Дайте им умереть
Шрифт:
— Не знаю, бабушка.
— Вот и я сейчас не знаю. А представлю, что отдала бы жучку-пустослову: сердце кровью течет, лучше уж руку или ногу, в коллекцию… Мне, дурище, и некому-то их передавать было: сын, девкин дед, мужик, ему нельзя; мамаша девкина, внучка моя, сама не пожелала — шарахнулась от ножиков, как от чумы!.. Думала — помру, попрошу со мной в могилку упрятать. Ан дудки, девка наша еще в пять лет нашла в каморе, вынула… я забрать хотела — ножики до тринадцати годков бабам Бобоваям не дают! — куда там, визг, рев, весь дом ходуном… Дала. Пожалела. Все дети в песочке чуреки лепят, цурки-палки, дочки-матери, а моя с той поры особнячком: разве что веточку построгает, а так по закоулкам, ножики вертит-кидает! Куклы побоку, подруг разогнала, все
— Вот и Фаршедвард молотит: Сколопендра… И не стыдно вам, бабушка, девчонку таким образом звать? У меня б язык не повернулся!

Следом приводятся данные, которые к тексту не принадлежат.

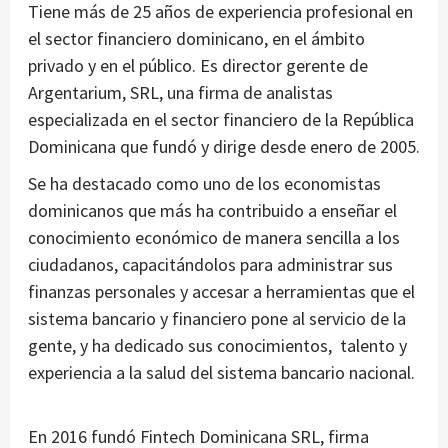
Tiene más de 25 años de experiencia profesional en
el sector financiero dominicano, en el ámbito
privado y en el público. Es director gerente de
Argentarium, SRL, una firma de analistas
especializada en el sector financiero de la República
Dominicana que fundó y dirige desde enero de 2005.
Se ha destacado como uno de los economistas
dominicanos que más ha contribuido a enseñar el
conocimiento económico de manera sencilla a los
ciudadanos, capacitándolos para administrar sus
finanzas personales y accesar a herramientas que el
sistema bancario y financiero pone al servicio de la
gente, y ha dedicado sus conocimientos, talento y
experiencia a la salud del sistema bancario nacional.
En 2016 fundó Fintech Dominicana SRL, firma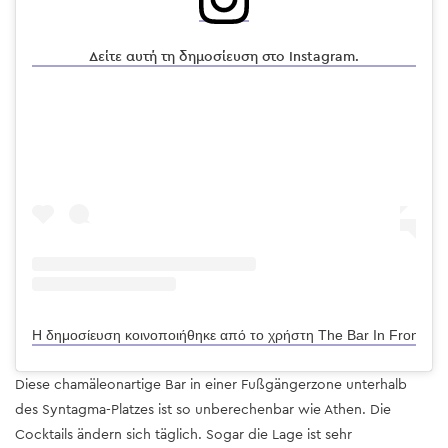
Δείτε αυτή τη δημοσίευση στο Instagram.
Η δημοσίευση κοινοποιήθηκε από το χρήστη The Bar In Front Of Th
Diese chamäleonartige Bar in einer Fußgängerzone unterhalb
des Syntagma-Platzes ist so unberechenbar wie Athen. Die
Cocktails ändern sich täglich. Sogar die Lage ist sehr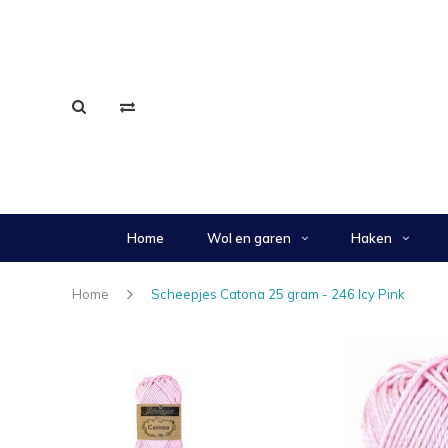
Home
Wol en garen
Haken
Home
Scheepjes Catona 25 gram - 246 Icy Pink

— Язык, гостенек, штука поворотливая! Тем паче что девку по жизни зовут — Ниру Бобовай, а Ниру по-мэйланьски и есть «сколопендра». Тварь ядовитая, слыхал небось… у нас в роду, почитай, каждая вторая — Ниру. Прапрабабка моя говаривала, когда рюмочку опрокидывала: от злых духов такие имена давали. Чтоб не цеплялись, ироды. Внучка моя, девкина мамаша, тоже сперва Ниру звалась, а как в совершеннолетие вошла, так явилась куда следует и переименовалась. Я еще гадала после: зачем она дочку-то нелюбимым имечком назвала? Только когда врачи постарались, резанули по живому, поняла… или сама себя обманываю, что поняла. Еще б знать, отчего девке это дело по душе? С десяти лет блажь в голову стукнула: спросит ее кто об имени, так хмыкнет и отвечает — Сколопендра. И роток на замок. Она вообще говорит мало. Словно не человек, а вещь стала, вроде ножиков. Предупреждала ведь девку, дура старая: нельзя ножевую перевязь на теле, почитай, бессъемно носить! Я-то предупреждала, а она… поди сними, Каренчик, — я над твоей могилкой поплачу, повою от души! Не пойдешь небось? То-то же…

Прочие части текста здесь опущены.